平安郡主哭泣着呐喊着:“顾墨!顾墨救救我!”
观景台上,程雪扬握着望远镜的手微微收紧了些,眼角的余光洒向顾墨,冷着一张脸,低语:“顾墨,她在求你呢?没听到吗?”
顾墨眉头紧锁,注视着戒室的方向。
程雪扬又道:“平安郡主待你可真是一往情深,危难之际想着的也都是你。听闻,平安郡主被夫家休出门,原因有二,其一是无所出,其二则是不安于室。”
“有一天夜里,平安郡主喝醉了,夜里不断的呼喊着一个名字,她夫君听到了,甚是震怒。”
程雪扬芊芊玉手伸到顾墨的脸庞,如肖铮抚摸平安郡主的脸庞一般抚摸着,问:“顾墨,你猜,那晚她叫的是谁的名字。”
顾墨双目微微俯视着近在咫尺的程雪扬,感受着柔软温润的指尖在他的脸上游走,鼻息间嗅着那玉手上散发出的淡淡檀香。
顾墨的呼吸有些乱了节奏,喉头滚动,声音低沉着说道:“殿下,旁人如何与我无关。
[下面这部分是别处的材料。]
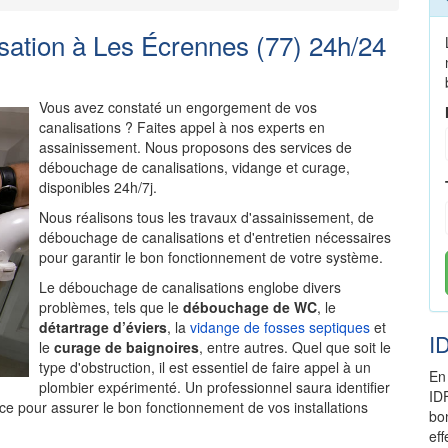
ation à Les Écrennes (77) 24h/24
Vous avez constaté un engorgement de vos
canalisations ? Faites appel à nos experts en
assainissement. Nous proposons des services de
débouchage de canalisations, vidange et curage,
disponibles 24h/7j.
Nous réalisons tous les travaux d'assainissement, de
débouchage de canalisations et d'entretien nécessaires
pour garantir le bon fonctionnement de votre système.
Le débouchage de canalisations englobe divers
problèmes, tels que le
débouchage de WC
, le
détartrage d’éviers
, la
vidange de fosses septiques
et
I
le
curage de baignoires
, entre autres. Quel que soit le
type d'obstruction, il est essentiel de faire appel à un
En
plombier expérimenté. Un professionnel saura identifier
ID
ce pour assurer le bon fonctionnement de vos installations
bo
ef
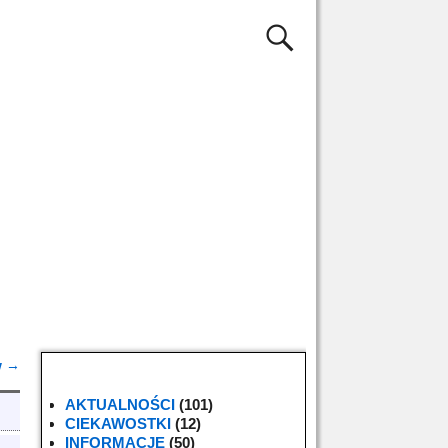
w
→
AKTUALNOŚCI
(101)
CIEKAWOSTKI
(12)
INFORMACJE
(50)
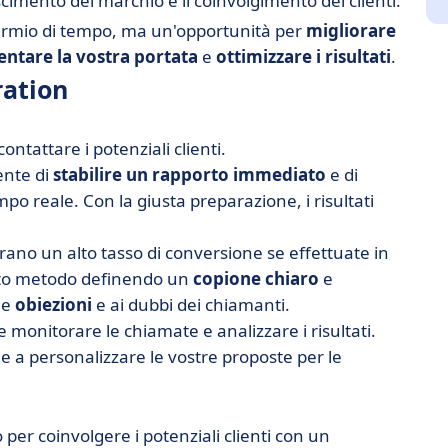
cimento del marchio e il coinvolgimento dei clienti.
parmio di tempo, ma un'opportunità per
migliorare
ntare la vostra portata
e
ottimizzare i risultati
.
ration
ntattare i potenziali clienti.
ente di
stabilire un rapporto immediato
e di
po reale. Con la giusta preparazione, i risultati
ano un alto tasso di conversione se effettuate in
esto metodo definendo un
copione chiaro
e
le
obiezioni
e ai dubbi dei chiamanti.
 monitorare le chiamate e analizzare i risultati.
 e a personalizzare le vostre proposte per le
per coinvolgere i potenziali clienti con un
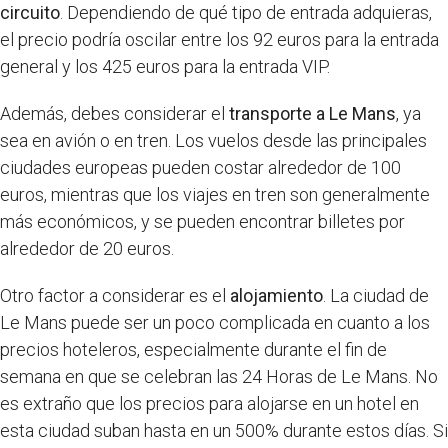
circuito
. Dependiendo de qué tipo de entrada adquieras,
el precio podría oscilar entre los 92 euros para la entrada
general y los 425 euros para la entrada VIP.
Además, debes considerar el
transporte a Le Mans
, ya
sea en avión o en tren. Los vuelos desde las principales
ciudades europeas pueden costar alrededor de 100
euros, mientras que los viajes en tren son generalmente
más económicos, y se pueden encontrar billetes por
alrededor de 20 euros.
Otro factor a considerar es el
alojamiento
. La ciudad de
Le Mans puede ser un poco complicada en cuanto a los
precios hoteleros, especialmente durante el fin de
semana en que se celebran las 24 Horas de Le Mans. No
es extraño que los precios para alojarse en un hotel en
esta ciudad suban hasta en un 500% durante estos días. Si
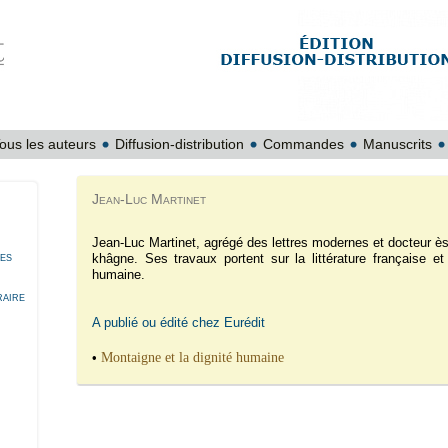
ous les auteurs
Diffusion-distribution
Commandes
Manuscrits
Jean-Luc Martinet
Jean-Luc Martinet, agrégé des lettres modernes et docteur ès 
res
khâgne. Ses travaux portent sur la littérature française et
humaine.
raire
A publié ou édité chez Eurédit
•
Montaigne et la dignité humaine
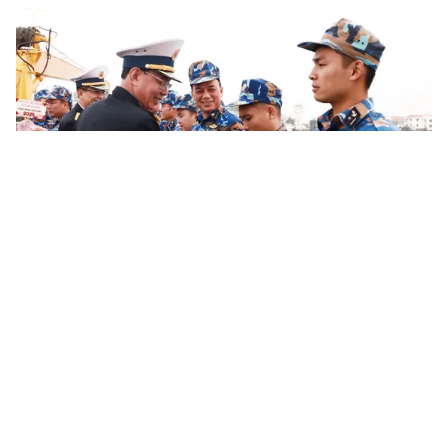
Tin mới
Video
Live
Emagazine
Trang chủ
Quảng Bình: Đón đoàn khách du lịch đầu
tiên của năm mới 2025
VTV.vn - Sáng 1/1, tại Cảng hàng không Đồng Hới, Sở
Du lịch tỉnh Quảng Bình đã tổ chức đón các đoàn
khách đầu tiên của năm 2025 đến tỉnh du lịch bằng...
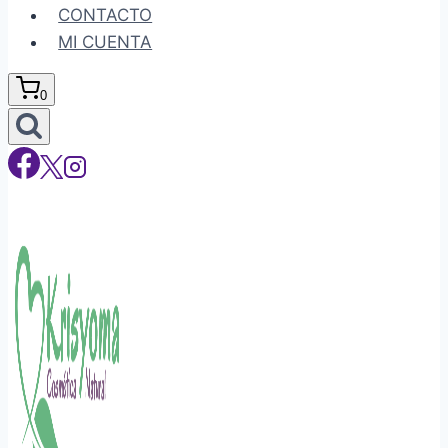
CONTACTO
MI CUENTA
0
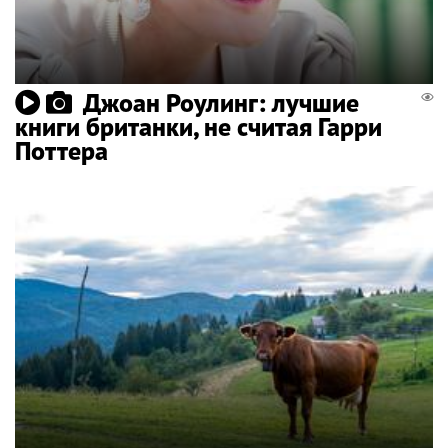
Джоан Роулинг: лучшие
книги британки, не считая Гарри
Поттера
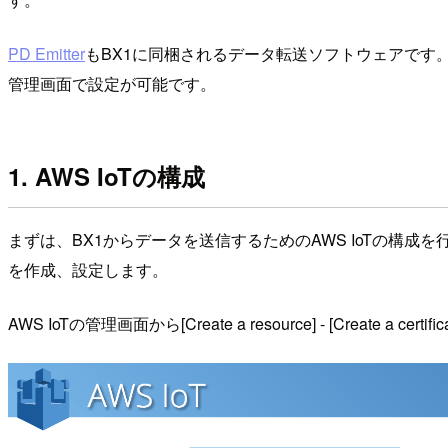
PD Emitter
もBX1に同梱されるデータ転送ソフトウェアです
管理画面で設定が可能です。
1. AWS IoTの構成
まずは、BX1からデータを送信するためのAWS IoTの構
を作成、設定します。
AWS IoTの管理画面から[Create a resource] - [Create a c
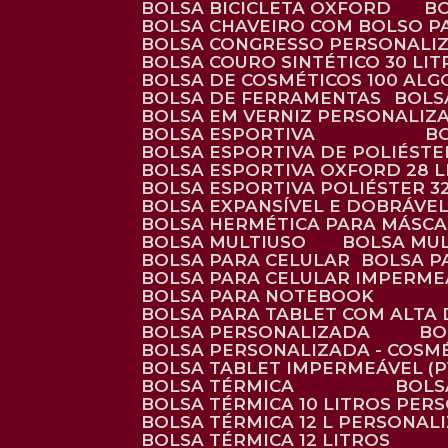
BOLSA BICICLETA OXFORD
BOLSA CHAVEIRO COM BOLSO P
BOLSA CONGRESSO PERSONALI
BOLSA COURO SINTÉTICO 30 LI
BOLSA DE COSMÉTICOS 100 AL
BOLSA DE FERRAMENTAS
BOL
BOLSA EM VERNIZ PERSONALIZ
BOLSA ESPORTIVA
BOLSA ESPORTIVA DE POLIÉSTE
BOLSA ESPORTIVA OXFORD 28 L
BOLSA ESPORTIVA POLIÉSTER 3
BOLSA EXPANSÍVEL E DOBRÁVEL
BOLSA HERMÉTICA PARA MÁSC
BOLSA MULTIUSO
BOLSA MU
BOLSA PARA CELULAR
BOLSA 
BOLSA PARA CELULAR IMPERME
BOLSA PARA NOTEBOOK
BOLSA PARA TABLET COM ALTA
BOLSA PERSONALIZADA
B
BOLSA PERSONALIZADA - COSM
BOLSA TABLET IMPERMEÁVEL (P
BOLSA TÉRMICA
BOL
BOLSA TÉRMICA 10 LITROS PE
BOLSA TÉRMICA 12 L PERSONAL
BOLSA TÉRMICA 12 LITROS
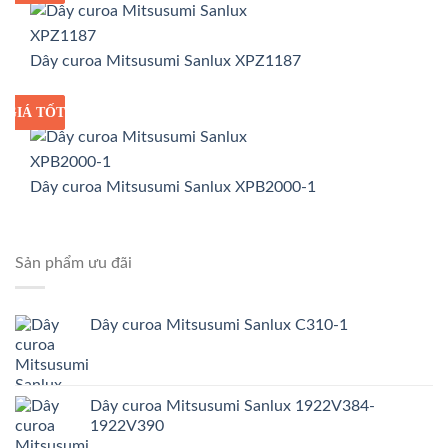
Dây curoa Mitsusumi Sanlux XPZ1187
GIÁ TỐT
GIÁ SỈ
Dây curoa Mitsusumi Sanlux XPB2000-1
Sản phẩm ưu đãi
Dây curoa Mitsusumi Sanlux C310-1
Dây curoa Mitsusumi Sanlux 1922V384-
1922V390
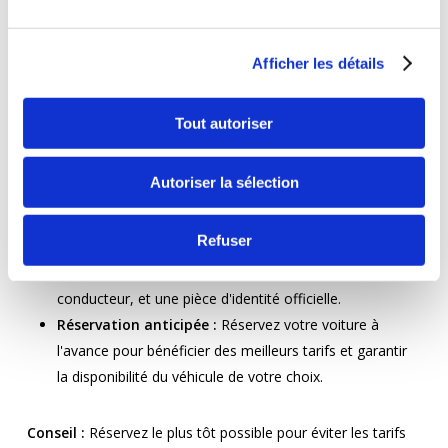
Afficher les détails
5. Préparation et
réservation
Tout autoriser
Exigences :
Autoriser la sélection
Documents requis :
Assurez-vous de disposer de tous
Refuser
les documents nécessaires, tels qu’un permis de
conduire valide, une carte de crédit au nom du
conducteur, et une pièce d'identité officielle.
Réservation anticipée :
Réservez votre voiture à
l'avance pour bénéficier des meilleurs tarifs et garantir
la disponibilité du véhicule de votre choix.
Conseil :
Réservez le plus tôt possible pour éviter les tarifs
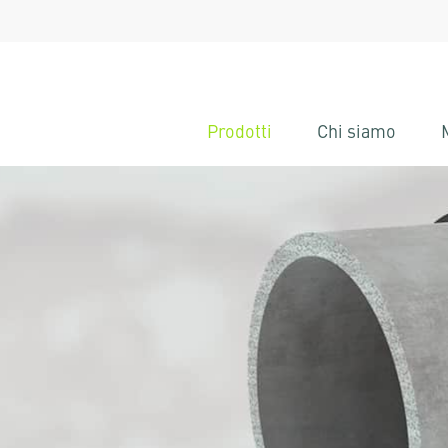
Prodotti
Chi siamo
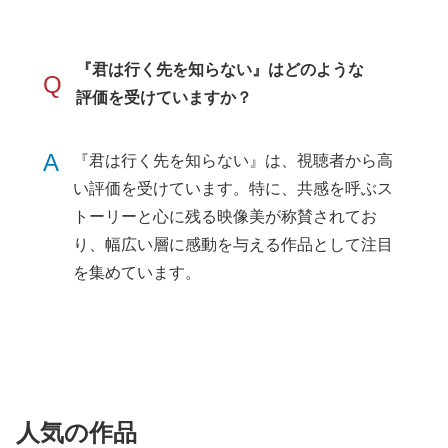
『君は行く先を知らない』はどのような
Q
評価を受けていますか？
A
『君は行く先を知らない』は、視聴者から高
い評価を受けています。特に、共感を呼ぶス
トーリーと心に残る映像美が称賛されてお
り、幅広い層に感動を与える作品として注目
を集めています。
人気の作品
”
“旁人吗?”
程雪扬带着淡淡的笑意,指尖从顾墨的鼻尖滑落,擦着唇瓣而下,挑了挑顾墨的下巴,“可本宫怎么觉得你想去救人?”
顾墨一把抓住程雪扬不安分的手掌,缓道:“江湖侠客尚且讲究路见不平拔刀相助,而臣乃百官之首,清正廉明,匡扶正义,免百姓遭受迫害而己任,自然是无法无动于衷。”